Figure 3 displays TPEF-SHG overlapped, time-lapse images of a myofibril structure from a cardiomyocyte on the second day in culture. These images were acquired when the myofibrils (red) had not extended to the tip of the filopodia (green) while the cell was spreading on the substrate. Each sarcomere is indicated by a white arrow. After 40 min of on-stage incubation, two additional sarcomeres appeared inside the white rectangle. The two series of white dots, which denote the loci of the myofibrils at the cell boundary, form two different inward curves respectively in Figs. 3a, 3b, exhibiting the rotation of the sarcomeres in 40 min. The length of the sarcomeres indicated in Figs. 3a, 3b by white arrows was estimated using IMAGEJ software and denoted in Figs. 3c, 3d. The displayed loci and indicated sarcomere lengths in Fig. 3 demonstrate that the space required by the newly added sarcomeres was gained from rotation and shrinkage of the existing sarcomeres. The SHG signal has been found to arise from the coiled rod region of myosin thick filaments.⁹ Therefore, although there were no striated sarcomeric structures at the tip of the myofibril [the area denoted by the long arrows in Figs. 3a, 3b], the detection of SHG signals suggested that myosin thick filaments existed in this area before being assembled into myofibrils to form the striated sarcomeric structure. This is consistent with previous research that showed that muscle myosin bundles form separately from the formation of other myofibril components^{19, 20} before the assembly of the sarcomeric structure.

Fig. 3

Addition of new sarcomeres during myofibril growth. DiO-stained cell membranes acquired through the TPEF channel are green; myofibrils detected by SHG are red. (a) and (c) are identical TPEF-SHG overlapped images acquired at 0 min. (b) and (d) are identical TPEF-SHG overlapped images acquired 40 min after the initial image. In (a) and (b), each white arrow denotes one sarcomere; the white box in (a) and (b) shows the addition of two new sarcomeres at 40 min. In (c) and (d), sarcomeric length (μm) is shown. In the area denoted by the long arrows in (a) and (b), the SHG signal shows that striated sarcomeric structure has not yet developed. The scale bars represent 10 μm.

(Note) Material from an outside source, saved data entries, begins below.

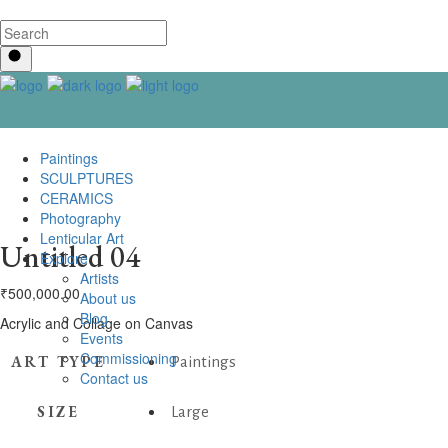
Paintings
SCULPTURES
CERAMICS
Photography
Lenticular Art
Untitled 04
Explore
Artists
₹
500,000.00
About us
Blog
Acrylic and Collage on Canvas
Events
Commissioning
ART TYPE
Paintings
Contact us
SIZE
Large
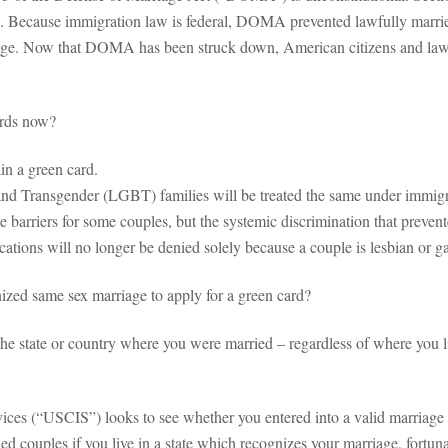
les. Because immigration law is federal, DOMA prevented lawfully marri
age. Now that DOMA has been struck down, American citizens and lawf
ards now?
in a green card.
d Transgender (LGBT) families will be treated the same under immigrat
be barriers for some couples, but the systemic discrimination that preven
ations will no longer be denied solely because a couple is lesbian or g
nized same sex marriage to apply for a green card?
the state or country where you were married – regardless of where you li
ices (“USCIS”) looks to see whether you entered into a valid marriage 
d couples if you live in a state which recognizes your marriage, fortunate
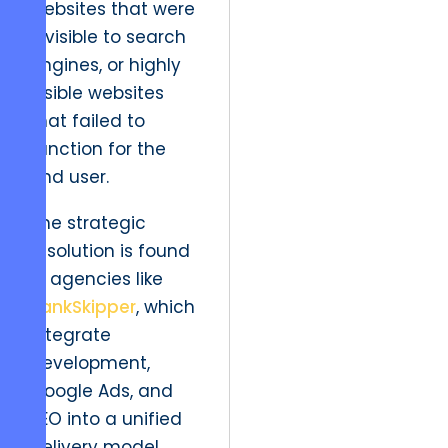
websites that were
invisible to search
engines, or highly
visible websites
that failed to
function for the
end user.
The strategic
resolution is found
in agencies like
RankSkipper
, which
integrate
development,
Google Ads, and
SEO into a unified
delivery model.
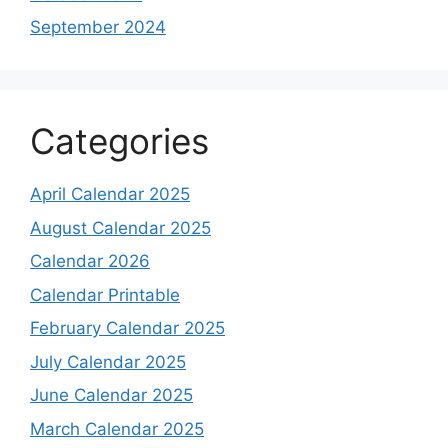
September 2024
Categories
April Calendar 2025
August Calendar 2025
Calendar 2026
Calendar Printable
February Calendar 2025
July Calendar 2025
June Calendar 2025
March Calendar 2025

In myofibrillogenesis research in which the distribution of alpha-actinin fused with GFP in live embryonic cardiomyocytes was monitored, myofibrils were found to extend more than 10 μm within several hours through the connecting and binding of newly formed myofibrils to existing myofibrils.⁴ One sarcomere was found to be added in an hour to effectively compensate for an increase in the resting-sarcomere length while a strain of 10% was applied to neonatal cardiomyocytes.²¹ In our experiments, two new sarcomeres were found to appear in the mature myofibril within 40 min while the cardiomyocyte was spreading on the substrate. We noticed that while the cardiomyocytes were cultured in vitro, the different microenvironments caused different growth rates of new sarcomeres in each cell in the same culture dish. However, the cells remained physiologically active for at least 10 h (data not shown) in our incubated imaging system, and the SHG imaging rate of our system (4 spf) had provided us sufficient time resolution for the observation of single sarcomere addition.

Our study demonstrates that our TPEF-SHG imaging system including an on-stage incubator is effective in real-time study of long-term structural changes in cardiomyocytes. We observed the addition of new sarcomeres to the mature myofibrils that occurred within a short time. The results demonstrate that our imaging system could be a useful tool for investigating the prolonged process of myofibrillogenesis of a single cardiomyocyte.